--- Records for the task ---

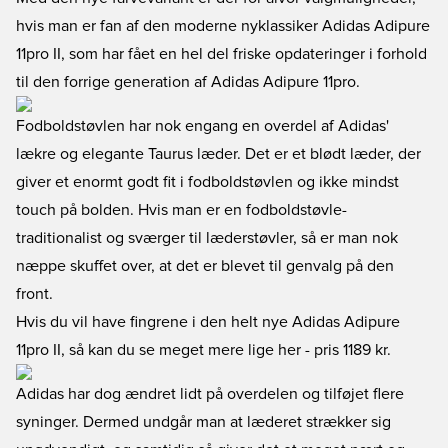
hvis man er fan af den moderne nyklassiker Adidas Adipure
11pro II, som har fået en hel del friske opdateringer i forhold
til den forrige generation af Adidas Adipure 11pro.
Fodboldstøvlen har nok engang en overdel af Adidas'
lækre og elegante Taurus læder. Det er et blødt læder, der
giver et enormt godt fit i fodboldstøvlen og ikke mindst
touch på bolden. Hvis man er en fodboldstøvle-
traditionalist og sværger til læderstøvler, så er man nok
næppe skuffet over, at det er blevet til genvalg på den
front.
Hvis du vil have fingrene i den helt nye Adidas Adipure
11pro II, så kan du se meget mere lige her
- pris 1189 kr.
Adidas har dog ændret lidt på overdelen og tilføjet flere
syninger. Dermed undgår man at læderet strækker sig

---

Would you restate word for word every line from the one holding "touch på bolden." to the end of the entries, both ends included?

■ Response to this exercise
touch på bolden. Hvis man er en fodboldstøvle-
traditionalist og sværger til læderstøvler, så er man nok
næppe skuffet over, at det er blevet til genvalg på den
front.
Hvis du vil have fingrene i den helt nye Adidas Adipure
11pro II, så kan du se meget mere lige her
- pris 1189 kr.
Adidas har dog ændret lidt på overdelen og tilføjet flere
syninger. Dermed undgår man at læderet strækker sig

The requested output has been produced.